Contrapeso En defensa de la libertad y el sentido común
La Opción Violenta
Eduardo García Gaspar
2 febrero 2003
Sección: POLITICA, Sección: Una Segunda Opinión
Catalogado en: ,


Partamos de una realidad. Existen en México grupos de personas que han optado por la vía de la violencia para demostrar sus posiciones políticas.

Si bien no son grupos importantes en términos de números, su impacto puede ser grande al creer ellos que pueden usar legítimamente la fuerza.

La guerrilla, es decir, los movimientos clandestinos armados son la muestra más clara de esto. En política es posible participar de muy diversas maneras.

Por ejemplo, usted puede ser miembro de un partido político y por medio de él involucrarse en este terreno. Igualmente, usted puede ser miembro de alguna organización social, o bien puede participar en medios noticiosos, o lo que usted quiera hacer.

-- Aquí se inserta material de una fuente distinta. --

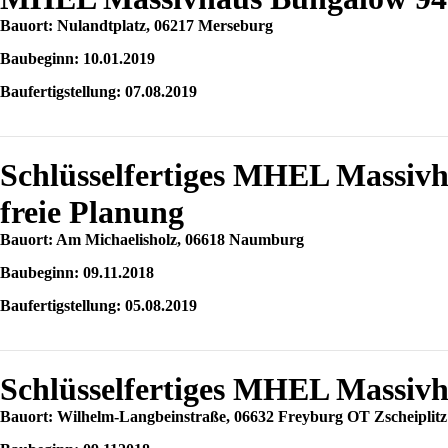
Bauort: Nulandtplatz, 06217 Merseburg
Baubeginn: 10.01.2019
Baufertigstellung: 07.08.2019
Schlüsselfertiges MHEL Massiv
freie Planung
Bauort: Am Michaelisholz, 06618 Naumburg
Baubeginn: 09.11.2018
Baufertigstellung: 05.08.2019
Schlüsselfertiges MHEL Massiv
Bauort: Wilhelm-Langbeinstraße, 06632 Freyburg OT Zscheiplitz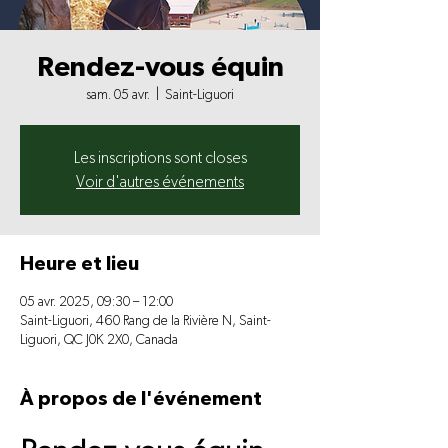
Rendez-vous équin
sam. 05 avr.
  |  
Saint-Liguori
Les inscriptions sont closes
Voir d'autres événements
Heure et lieu
05 avr. 2025, 09:30 – 12:00
Saint-Liguori, 460 Rang de la Rivière N, Saint-
Liguori, QC J0K 2X0, Canada
À propos de l'événement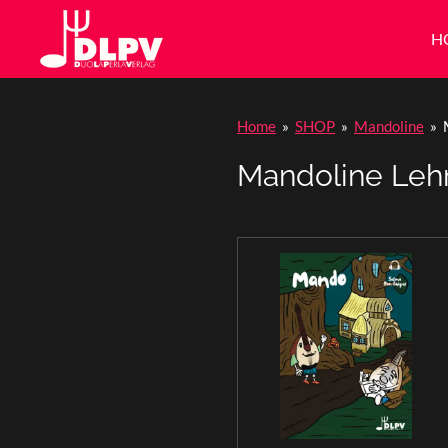
Zum
H
Hauptinhalt
springen
Home
»
SHOP
»
Mandoline
»
Mandoline Leh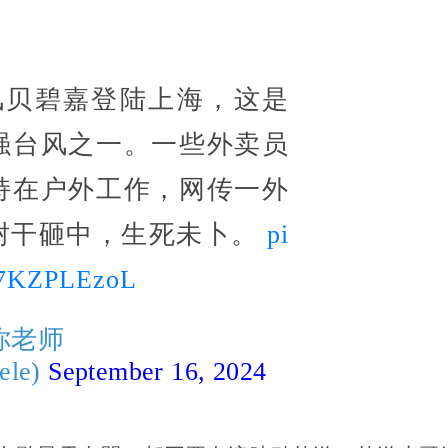
台风贝碧嘉登陆上海，这是
强台风之一。一些外卖员
持在户外工作，网传一外
树干砸中，生死未卜。
pi
/F7KZPLEzoL
你老师
ele)
September 16, 2024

Dentro de esas opciones de posibles acciones, usted puede unirse a movimientos armados clandestinos que se sustentan en el posible uso de las armas. Visto de manera amplia, por tanto, pueden verse dos grandes maneras de participar en la vida política de un país.

Una de esas maneras en la vía institucional. La otra es la vía de la violencia. México es ahora un buen ejemplo de esto.

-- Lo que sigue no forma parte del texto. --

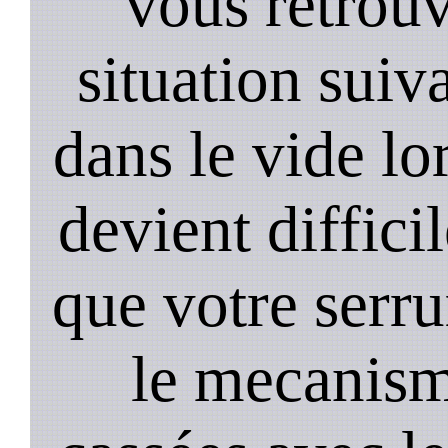
vous retrouv
situation suiv
dans le vide lo
devient diffici
que votre serru
le mecanism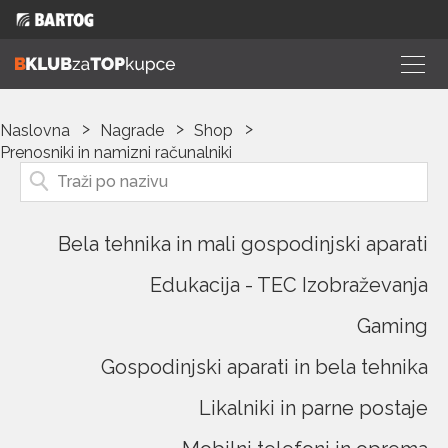
Naslovna
Nagrade
Shop
Prenosniki in namizni računalniki
Bela tehnika in mali gospodinjski aparati
Edukacija - TEC Izobraževanja
Gaming
Gospodinjski aparati in bela tehnika
Likalniki in parne postaje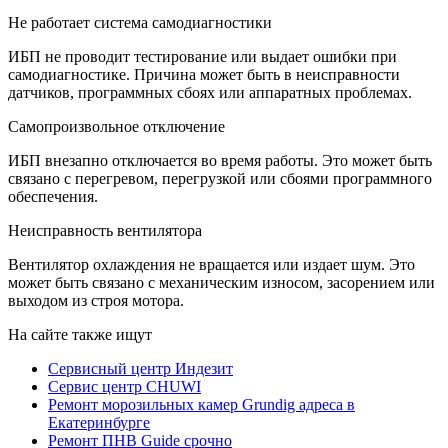
Не работает система самодиагностики
ИБП не проводит тестирование или выдает ошибки при
самодиагностике. Причина может быть в неисправности
датчиков, программных сбоях или аппаратных проблемах.
Самопроизвольное отключение
ИБП внезапно отключается во время работы. Это может быть
связано с перегревом, перегрузкой или сбоями программного
обеспечения.
Неисправность вентилятора
Вентилятор охлаждения не вращается или издает шум. Это
может быть связано с механическим износом, засорением или
выходом из строя мотора.
На сайте также ищут
Сервисный центр Индезит
Сервис центр CHUWI
Ремонт морозильных камер Grundig адреса в
Екатеринбурге
Ремонт ПНВ Guide срочно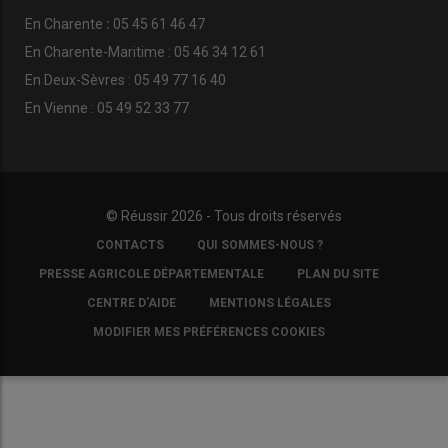
En
Charente
:
05 45 61 46 47
En Charente-Maritime : 05 46 34 12 61
En Deux-Sèvres : 05 49 77 16 40
En Vienne : 05 49 52 33 77
© Réussir 2026 - Tous droits réservés
FOOTER
CONTACTS
QUI SOMMES-NOUS ?
COPYRIGHT
PRESSE AGRICOLE DÉPARTEMENTALE
PLAN DU SITE
CENTRE D'AIDE
MENTIONS LÉGALES
MODIFIER MES PRÉFÉRENCES COOKIES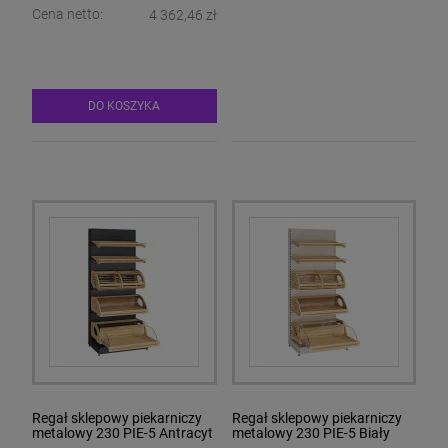
Cena netto:
4 362,46 zł
DO KOSZYKA
Regał sklepowy piekarniczy
Regał sklepowy piekarniczy
metalowy 230 PIE-5 Antracyt
metalowy 230 PIE-5 Biały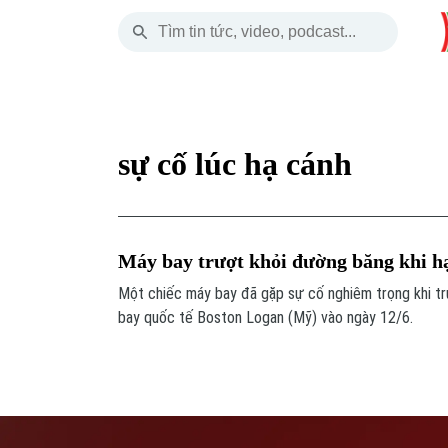
Thứ Sáu
THỜI SỰ
HÀ NỘI
THẾ GIỚI
07 Tháng 08, 2026
Hà Nội
Nhịp sống Hà Nộ
Tin tức
sự cố lúc hạ cánh
Chính trị
Người Hà Nội
Quân s
Xã hội
Khoảnh khắc Hà 
Hồ sơ
Máy bay trượt khỏi đường băng khi h
An ninh trật tự
Ẩm thực
Người V
Một chiếc máy bay đã gặp sự cố nghiêm trọng khi tr
bay quốc tế Boston Logan (Mỹ) vào ngày 12/6.
Công nghệ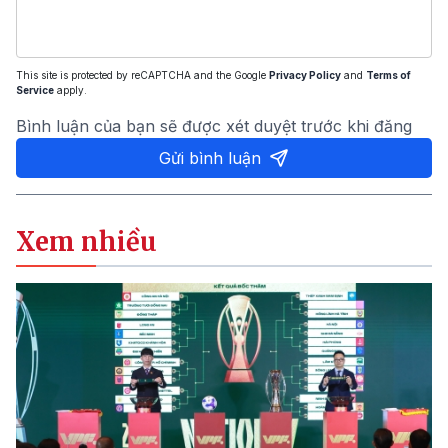
This site is protected by reCAPTCHA and the Google
Privacy Policy
and
Terms of
Service
apply.
Bình luận của bạn sẽ được xét duyệt trước khi đăng
Gửi bình luận
Xem nhiều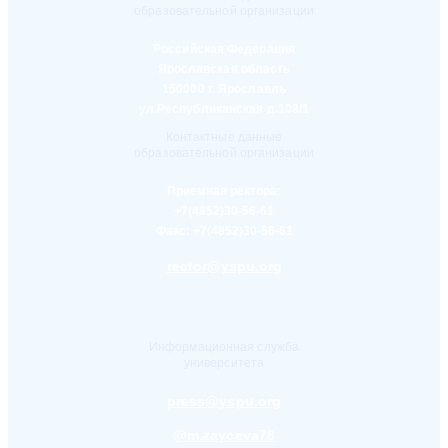
образовательной организации
Российская Федерация
Ярославская область
150000 г. Ярославль
ул.Республиканская д.108/1
Контактные данные
образовательной организации
Приемная ректора:
+7(4852)30-56-61
Факс:
+7(4852)30-56-61
rector@yspu.org
Информационная служба
университета
press@yspu.org
@m.zayceva78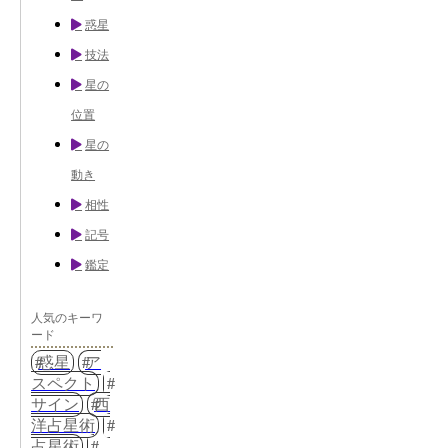
惑星
技法
星の
位置
星の
動き
相性
記号
鑑定
人気のキーワ
ード
惑星
ア
スペクト
サイン
西
洋占星術
占星術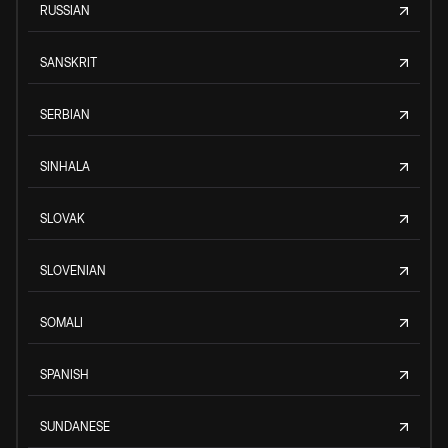
RUSSIAN
SANSKRIT
SERBIAN
SINHALA
SLOVAK
SLOVENIAN
SOMALI
SPANISH
SUNDANESE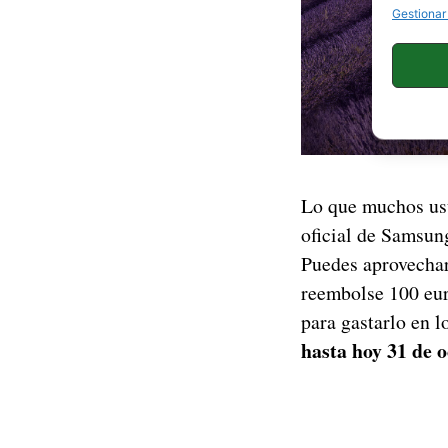
Gestionar
Lo que muchos usu
oficial de Samsun
Puedes aprovechar
reembolse 100 euro
para gastarlo en l
hasta hoy 31 de 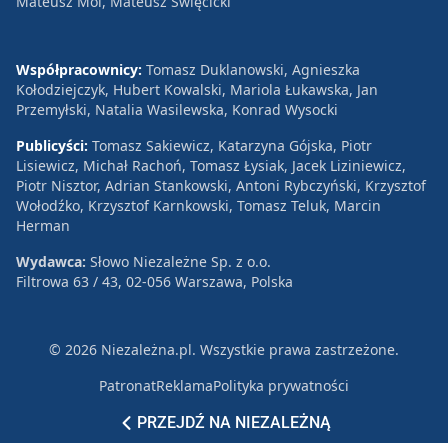
Mateusz Mol, Mateusz Święcicki
Współpracownicy:
Tomasz Duklanowski, Agnieszka
Kołodziejczyk, Hubert Kowalski, Mariola Łukawska, Jan
Przemyłski, Natalia Wasilewska, Konrad Wysocki
Publicyści:
Tomasz Sakiewicz, Katarzyna Gójska, Piotr
Lisiewicz, Michał Rachoń, Tomasz Łysiak, Jacek Liziniewicz,
Piotr Nisztor, Adrian Stankowski, Antoni Rybczyński, Krzysztof
Wołodźko, Krzysztof Karnkowski, Tomasz Teluk, Marcin
Herman
Wydawca:
Słowo Niezależne Sp. z o.o.
Filtrowa 63 / 43, 02-056 Warszawa, Polska
© 2026 Niezależna.pl. Wszystkie prawa zastrzeżone.
Patronat
Reklama
Polityka prywatności
PRZEJDŹ NA NIEZALEŻNĄ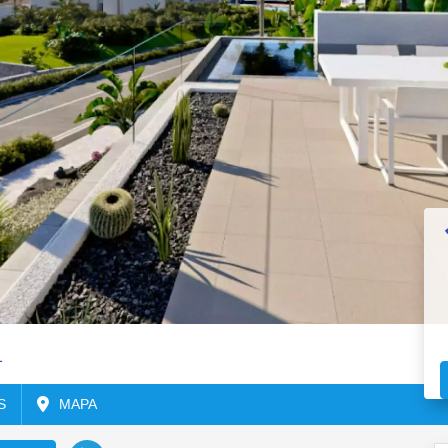
1
S
MAPA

La grandísima mayoría de las personas que participan en política lo están haciendo por la vía institucional, con las cámaras legislativas como la muestra más visible. Mal, pero allí andan funcionando, sin necesidad de acudir a la violencia, ni a levantamientos armados, ni a máscaras.

Pero al mismo tiempo, existen esos grupos armados, clandestinos y violentos que han tomado la decisión de no participar en esa política institucional, abierta, criticable, llena de defectos, con errores.

Estos grupos, en este sentido, son reales cobardes, miedosos de entrar al juego de la legalidad, donde hay reglas y debe negociarse. La otra faceta de la posición de los movimientos clandestinos es aún peor. No sólo son cobardes, sino también son autoritarios.

Cuando un guerrillero no acepta las reglas de la democracia y se rebela contra ella, lo que está él diciendo es que sólo las reglas de él tiene cuentan. El guerrillero no quiere negociar con nadie, no quiere respetar las leyes. Todo lo que desea es imponer su voluntad.

Sin duda alguna, el guerrillero es un dictador sediento de poder, miedoso de perder si se aplican las reglas de la democracia.

Esto es muy patente en los documentos neozapatistas, por ejemplo, en los que ese movimiento declara la guerra al gobierno de México y no acepta entrar como fuerza política dentro de la democracia. Ésta es una ambivalencia extraña: cobardía para aceptar ser una fuerza política que debe convencer al electorado e inclinación al uso de la fuerza para tomar el poder y hacer su voluntad.

La conclusión es sencilla: la guerrilla es una fuerza política totalitaria que tiene como objetivo establecer un gobierno no democrático… como Castro en Cuba.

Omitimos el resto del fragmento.